-- Entries shown follows --
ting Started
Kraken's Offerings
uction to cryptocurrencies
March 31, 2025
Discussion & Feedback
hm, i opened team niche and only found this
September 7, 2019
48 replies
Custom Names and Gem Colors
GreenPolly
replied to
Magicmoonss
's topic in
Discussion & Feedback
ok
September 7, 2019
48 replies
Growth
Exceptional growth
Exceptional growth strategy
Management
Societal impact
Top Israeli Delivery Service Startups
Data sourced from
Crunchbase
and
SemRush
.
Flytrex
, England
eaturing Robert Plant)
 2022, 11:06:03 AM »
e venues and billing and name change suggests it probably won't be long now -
-- Entries shown concluded --
-- Entries shown follows --
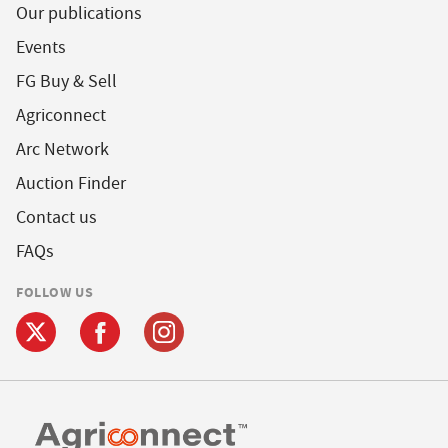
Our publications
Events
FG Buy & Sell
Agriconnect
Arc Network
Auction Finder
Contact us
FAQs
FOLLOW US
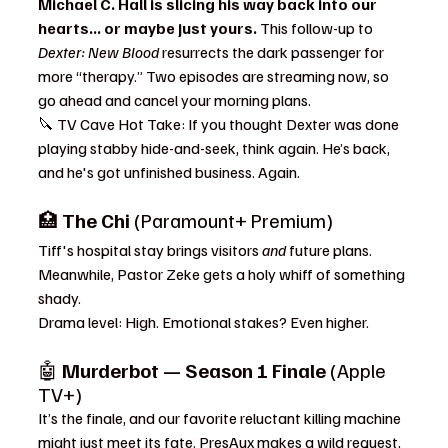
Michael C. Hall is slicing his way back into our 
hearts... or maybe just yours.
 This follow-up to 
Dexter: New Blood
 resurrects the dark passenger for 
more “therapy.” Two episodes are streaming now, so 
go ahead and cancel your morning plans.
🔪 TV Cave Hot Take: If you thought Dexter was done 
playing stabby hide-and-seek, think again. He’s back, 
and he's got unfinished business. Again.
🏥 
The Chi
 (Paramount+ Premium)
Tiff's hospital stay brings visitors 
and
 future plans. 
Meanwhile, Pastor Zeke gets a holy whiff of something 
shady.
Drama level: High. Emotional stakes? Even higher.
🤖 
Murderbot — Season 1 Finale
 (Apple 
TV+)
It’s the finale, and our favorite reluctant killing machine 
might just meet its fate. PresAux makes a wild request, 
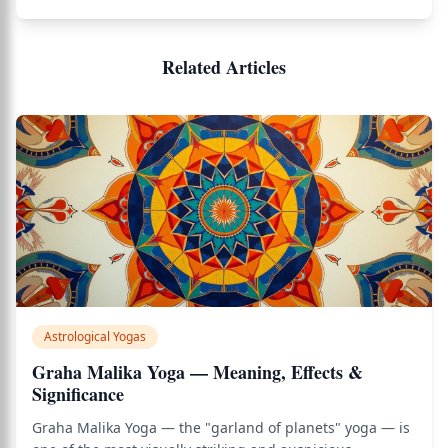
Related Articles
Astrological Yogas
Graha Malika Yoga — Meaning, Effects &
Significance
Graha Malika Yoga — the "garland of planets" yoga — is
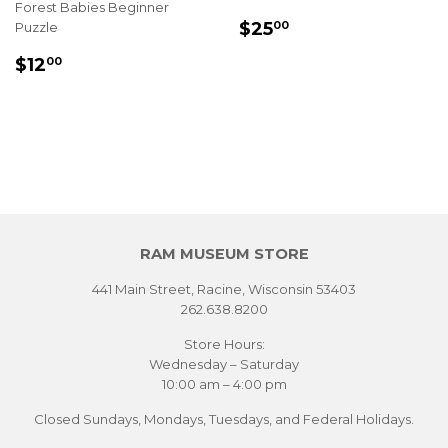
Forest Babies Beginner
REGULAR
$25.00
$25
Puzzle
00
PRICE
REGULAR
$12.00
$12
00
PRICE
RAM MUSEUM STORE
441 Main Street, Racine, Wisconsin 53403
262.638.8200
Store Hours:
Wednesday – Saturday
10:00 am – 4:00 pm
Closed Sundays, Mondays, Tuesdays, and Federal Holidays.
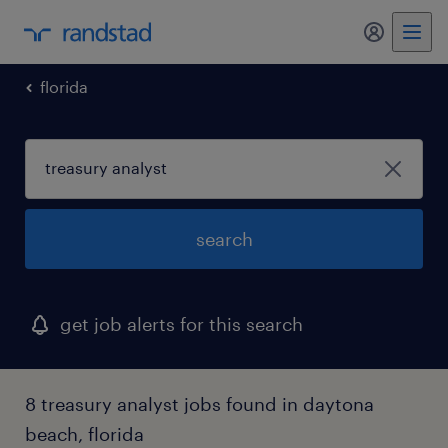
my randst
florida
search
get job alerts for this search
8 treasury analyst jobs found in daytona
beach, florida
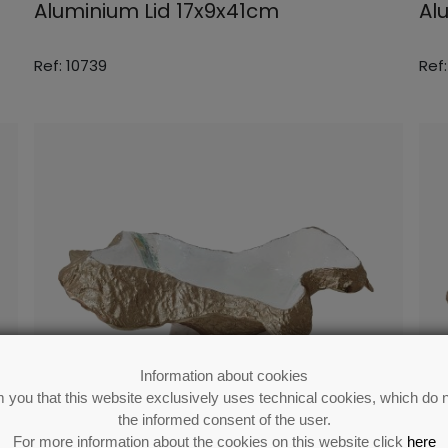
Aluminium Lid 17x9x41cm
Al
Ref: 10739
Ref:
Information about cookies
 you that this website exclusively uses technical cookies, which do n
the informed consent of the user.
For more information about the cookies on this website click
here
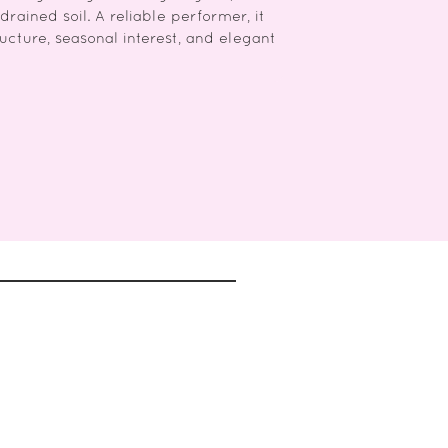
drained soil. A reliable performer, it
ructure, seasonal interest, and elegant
-- Entries shown concluded --
**Exercise aim**
Output exactly one stretch of the listing: from the line containing "hm, i opened team niche and only found this" through the line containing "e venues and", both end lines included.

**Result of the exercise**
hm, i opened team niche and only found this
September 7, 2019
48 replies
Custom Names and Gem Colors
GreenPolly
replied to
Magicmoonss
's topic in
Discussion & Feedback
ok
September 7, 2019
48 replies
Growth
Exceptional growth
Exceptional growth strategy
Management
Societal impact
Top Israeli Delivery Service Startups
Data sourced from
Crunchbase
and
SemRush
.
Flytrex
, England
eaturing Robert Plant)
 2022, 11:06:03 AM »
e venues and billing and name change suggests it probably won't be long now -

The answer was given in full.